NAME OF THE WIND: The first book in a three-book series is set in a fantasy land that mimics Medieval Europe, and, this is honestly one of the best novels I’ve ever read in the fantasy category. It blows Game of Thrones out of the water. We meet a frustrated barman in the first few chapters, but then we learn, he’s hiding an aptitude for alchemy and his true purpose, to essentially save the world from terrible things that stalk the night.

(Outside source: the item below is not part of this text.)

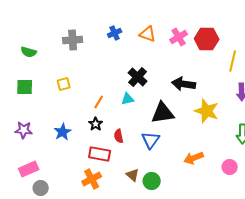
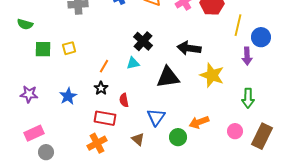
green semicircle: (29, 52) -> (25, 24), moved
green square: (25, 87) -> (43, 49), moved
blue triangle: (151, 140) -> (156, 117), moved
green circle: (152, 181) -> (178, 137), moved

Traveling … Oh, Just Anywhere

BONFIRE OF THE VANITIES: Tom Wolfe kills me with words, with plot, with character development and with the ability to totally suck you into a story that combines heroes and villains, who then swap places in your mind, because real, true people so often do. You get so swept up in this story that starts with an affair, a car wreck in a bad neighborhood and a wealthy man on trial for murder, but it’s so much more; a book that delves into our faults as humans and our desire for redemption,

SOMETHING WICKED THIS WAY COMES: Way to scare the living fuck out of me, Bradbury, with your creepy carnival come to town, and your literary creation of unspeakable evil that stalks adolescents. Why don’t the adults ever believe them?! Terrifying.

SHANTARAM: People hate this book, but many, me included, truly love it and count it as a weird, Adventurer Bible of sorts, bonding travelers far and wide. Find a group of travelers at a table over beers, mention this book and prepare for the arguments to begin. It begins with the somewhat-true story of the author, who breaks out of an Australian prison, flees to the worst neighborhood of Mumbai and disappears into a world unknown. This book shoves you into the slums of India, giving you way too much love story, multiple chapters of intense friendship, a drug cartel, rabid dogs, terrorist plots, and just the most gorgeous prose ever written. I wept, not in a Greek swimming pool this time, but on many, many flights and many, many bartstools. It’s slow in parts, more than 900 pages and is an investment to read. My copy is marked with a thousand underlined passages and is something I would grab first, were the house on fire.

My flight is literally about to board. Right now! Excuse any typos I missed.

I’m headed to Istanbul and on to Rome. They are closing the boarding door, so I’ll sign off with this …

“Fate gives all of us three teachers, three friends, three enemies, and three great loves in our lives. But these twelve are always disguised, and we can never know which one is which until we’ve loved them, left them, or fought them.”